Exercise data ->
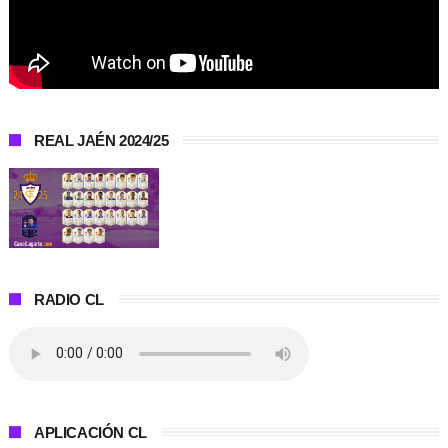
REAL JAÉN 2024/25
RADIO CL
APLICACIÓN CL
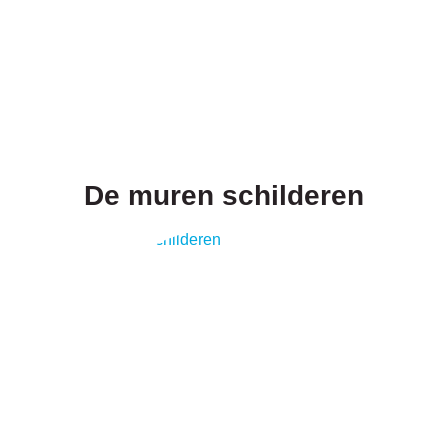
De muren schilderen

Exercise brief ->
Could you set down the data exactly as given, minus its pictures?

Your response ->
REAL JAÉN 2024/25
RADIO CL
APLICACIÓN CL
De muren schilderen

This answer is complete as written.